Currently, there are still many patients who require outpatient triage assistance. ChatGPT, a natural language processing tool powered by artificial intelligence technology, is increasingly utilized in medicine. To facilitate and expedite patients’ navigation to the appropriate department, we conducted an outpatient triage evaluation of ChatGPT. For this evaluation, we posed 30 highly representative and common outpatient questions to ChatGPT and scored its responses using a panel of five experienced doctors. The consistency of manual triage and ChatGPT triage was assessed by five experienced doctors, and statistical analysis was performed using the Chi-square test. The expert ratings of ChatGPT’s answers to these 30 frequently asked questions revealed 17 responses earning very high scores (10 and 9.5 points), 7 earning high scores (9 points), and 6 receiving low scores (8 and 7 points). Additionally, we conducted a prospective cohort study in which 45 patients completed forms detailing gender, age, and symptoms. Triage was then performed by outpatient triage staff and ChatGPT. Among the 45 patients, we found a high level of agreement between manual triage and ChatGPT triage (consistency: 93.3–100%, p<0.0001). We were pleasantly surprised to observe that ChatGPT’s responses were highly professional, comprehensive, and humanized. This innovation can help patients win more treatment time, improve patient diagnosis and cure rates, and alleviate the pressure of medical staff shortage.

Introduction

Recently, the National Bureau of Statistics of China reported that there were over 8.42 billion outpatient visits in the country in 2022 (1). With such a large volume of patients seeking medical attention, effective triage becomes paramount for efficient and accurate diagnosis and treatment. Correct triage is crucial for the effective management of patients’ health conditions (2, 3). Traditional manual triage methods are often influenced by the experience and seniority of medical staff (4). However, intelligent triage systems, such as those based on AI, eliminate these potential biases (5).

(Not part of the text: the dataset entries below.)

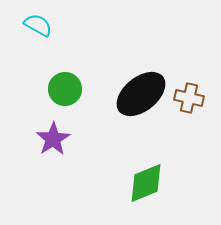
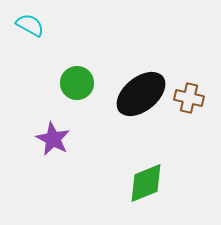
cyan semicircle: moved 8 px left
green circle: moved 12 px right, 6 px up
purple star: rotated 12 degrees counterclockwise
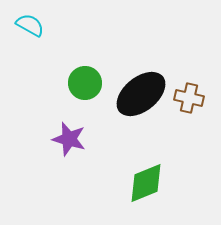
green circle: moved 8 px right
purple star: moved 16 px right; rotated 12 degrees counterclockwise
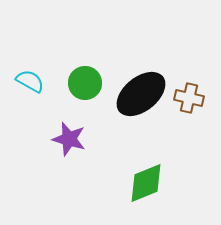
cyan semicircle: moved 56 px down
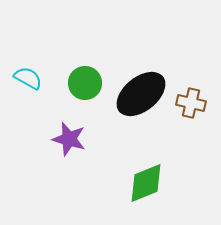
cyan semicircle: moved 2 px left, 3 px up
brown cross: moved 2 px right, 5 px down
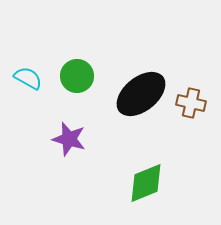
green circle: moved 8 px left, 7 px up
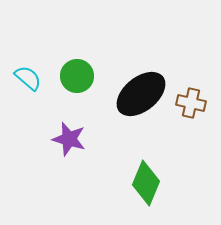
cyan semicircle: rotated 12 degrees clockwise
green diamond: rotated 45 degrees counterclockwise
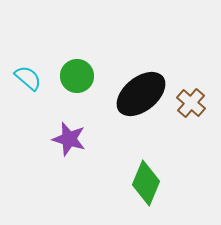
brown cross: rotated 28 degrees clockwise
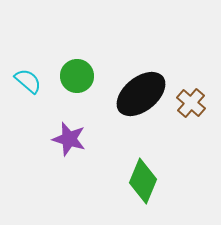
cyan semicircle: moved 3 px down
green diamond: moved 3 px left, 2 px up
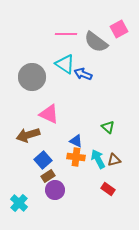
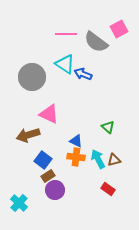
blue square: rotated 12 degrees counterclockwise
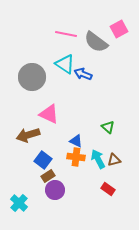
pink line: rotated 10 degrees clockwise
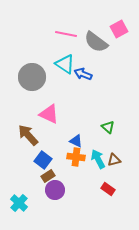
brown arrow: rotated 65 degrees clockwise
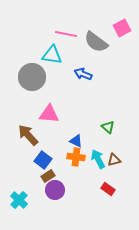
pink square: moved 3 px right, 1 px up
cyan triangle: moved 13 px left, 9 px up; rotated 25 degrees counterclockwise
pink triangle: rotated 20 degrees counterclockwise
cyan cross: moved 3 px up
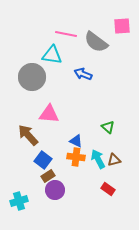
pink square: moved 2 px up; rotated 24 degrees clockwise
cyan cross: moved 1 px down; rotated 30 degrees clockwise
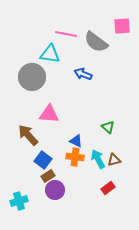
cyan triangle: moved 2 px left, 1 px up
orange cross: moved 1 px left
red rectangle: moved 1 px up; rotated 72 degrees counterclockwise
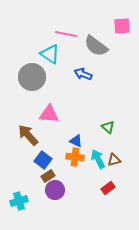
gray semicircle: moved 4 px down
cyan triangle: rotated 25 degrees clockwise
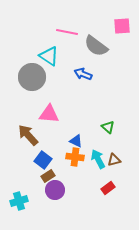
pink line: moved 1 px right, 2 px up
cyan triangle: moved 1 px left, 2 px down
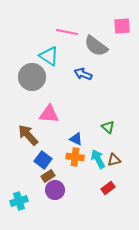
blue triangle: moved 2 px up
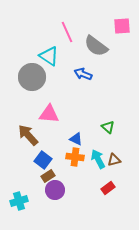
pink line: rotated 55 degrees clockwise
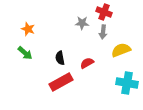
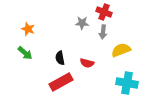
red semicircle: rotated 136 degrees counterclockwise
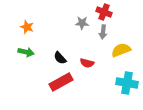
orange star: moved 1 px left, 2 px up
green arrow: moved 1 px right, 1 px up; rotated 28 degrees counterclockwise
black semicircle: rotated 32 degrees counterclockwise
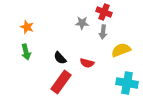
green arrow: rotated 63 degrees clockwise
red rectangle: rotated 25 degrees counterclockwise
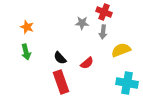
red semicircle: rotated 56 degrees counterclockwise
red rectangle: rotated 55 degrees counterclockwise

Studies have shown that smart phone triage applications can reduce the error rate in triage decisions, shorten consultation times, and help relieve the pressure on medical staff (5). Despite these advancements, the interaction mode of mobile App triage is still relatively fixed and may not provide personalized feedback to patients. In recent years, AI systems based on Chat Generation Pre-Training (ChatGPT) have gained significant attention and are increasingly being applied in healthcare settings (6). However, the application of ChatGPT in outpatient triage has not been fully explored. Therefore, this study aims to evaluate the utility of ChatGPT in outpatient triage. We hope to demonstrate the potential of ChatGPT to enhance triage accuracy, speed, and patient satisfaction, while also reducing the workload on medical staff.

Methods

This study employed a retrospective cohort study and a prospective cohort study.

Retrospective Cohort Study: In March 2023, we conducted a random sampling of 30 outpatient medical records out of the vast pool of 100,000, spanning across the departments of Internal Medicine, Surgery, Gynecology, Pediatrics, and the Emergency Department at the First Affiliated Hospital of Gannan Medical University. The symptoms (Supplementary Figure S1) of these 30 cases were representative of common clinical symptoms encountered in clinical practice (7, 8). ChatGPT was used to answer 30 corresponding questions, and the responses were then scored by 5 experts. All 30 responses were independently assessed by 5 experts and given a score, which was ultimately averaged to ensure accuracy and consistency.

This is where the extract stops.